[What is expected]:
The answer must be every line of the records in which the string "Настроить" appears.

[Opening Data excerpts section]

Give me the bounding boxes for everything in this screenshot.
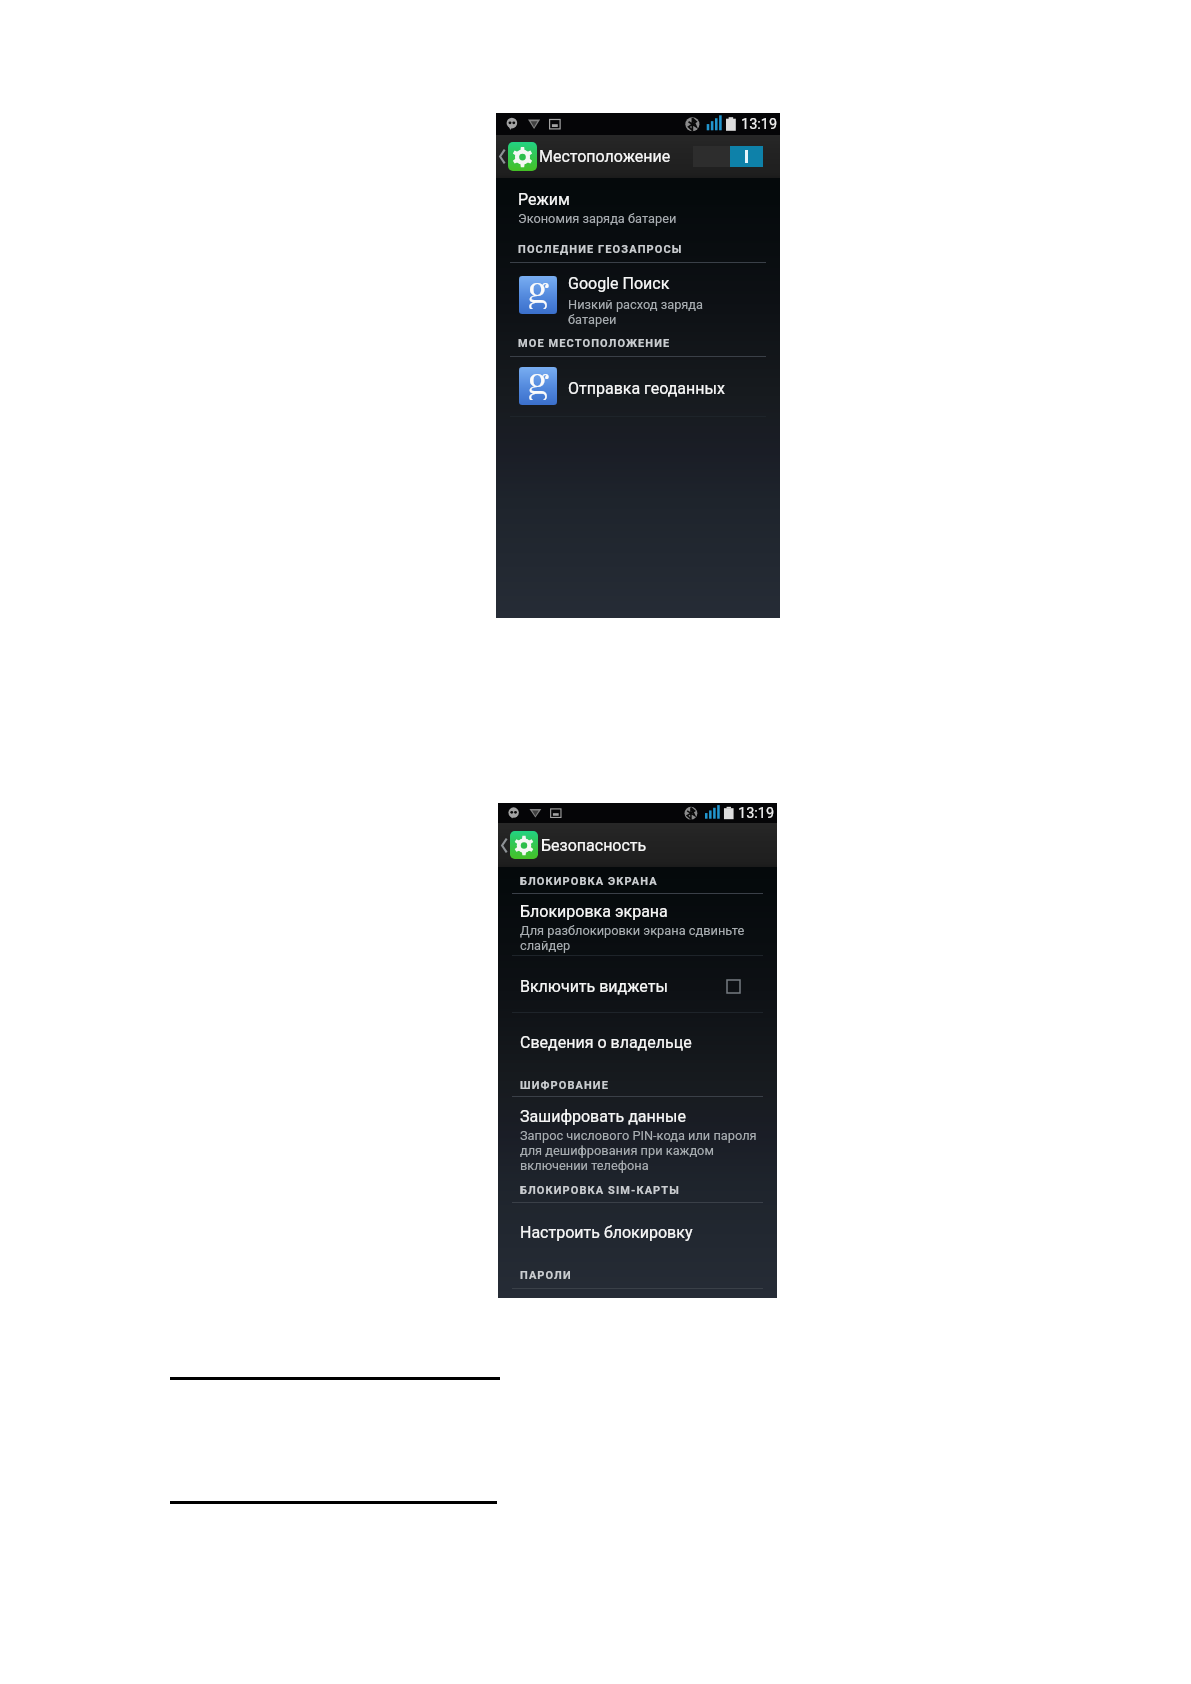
button[interactable]: g bbox=[496, 265, 780, 335]
button[interactable]: Режим bbox=[496, 179, 780, 229]
button[interactable]: Зашифровать данные bbox=[498, 1103, 777, 1175]
button[interactable]: Location switch on bbox=[693, 146, 763, 167]
staticText: Запрос числового PIN-кода или пароля для… bbox=[520, 1128, 765, 1173]
button[interactable]: Включить виджеты bbox=[498, 969, 777, 1013]
staticText: БЛОКИРОВКА ЭКРАНА bbox=[520, 875, 658, 888]
staticText: g bbox=[527, 367, 549, 400]
button[interactable]: Настроить блокировку bbox=[498, 1218, 777, 1250]
staticText: g bbox=[527, 276, 549, 309]
staticText: Google Поиск bbox=[568, 274, 670, 293]
staticText: Отправка геоданных bbox=[568, 379, 725, 398]
staticText: Включить виджеты bbox=[520, 977, 668, 996]
staticText: Безопасность bbox=[541, 836, 647, 855]
staticText: Настроить блокировку bbox=[520, 1223, 693, 1242]
staticText: Блокировка экрана bbox=[520, 902, 668, 921]
staticText: 13:19 bbox=[738, 805, 775, 822]
staticText: ШИФРОВАНИЕ bbox=[520, 1079, 609, 1092]
button[interactable]: Back bbox=[498, 823, 509, 867]
staticText: 13:19 bbox=[741, 116, 778, 133]
button[interactable]: Back bbox=[496, 135, 507, 178]
staticText: Для разблокировки экрана сдвиньте слайде… bbox=[520, 923, 748, 953]
staticText: ПАРОЛИ bbox=[520, 1269, 572, 1282]
button[interactable]: Блокировка экрана bbox=[498, 898, 777, 954]
staticText: Экономия заряда батареи bbox=[518, 211, 677, 226]
staticText: Зашифровать данные bbox=[520, 1107, 686, 1126]
staticText: ПОСЛЕДНИЕ ГЕОЗАПРОСЫ bbox=[518, 243, 683, 256]
staticText: БЛОКИРОВКА SIM-КАРТЫ bbox=[520, 1184, 680, 1197]
button[interactable]: g bbox=[496, 359, 780, 417]
staticText: Местоположение bbox=[539, 147, 671, 166]
staticText: Низкий расход заряда батареи bbox=[568, 297, 715, 327]
button[interactable]: Сведения о владельце bbox=[498, 1028, 777, 1060]
staticText: МОЕ МЕСТОПОЛОЖЕНИЕ bbox=[518, 337, 671, 350]
staticText: Режим bbox=[518, 190, 570, 209]
staticText: Сведения о владельце bbox=[520, 1033, 692, 1052]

[Closing Data excerpts section]

[Response to the task]:
button[interactable]: Настроить блокировку bbox=[498, 1218, 777, 1250]
staticText: Настроить блокировку bbox=[520, 1223, 693, 1242]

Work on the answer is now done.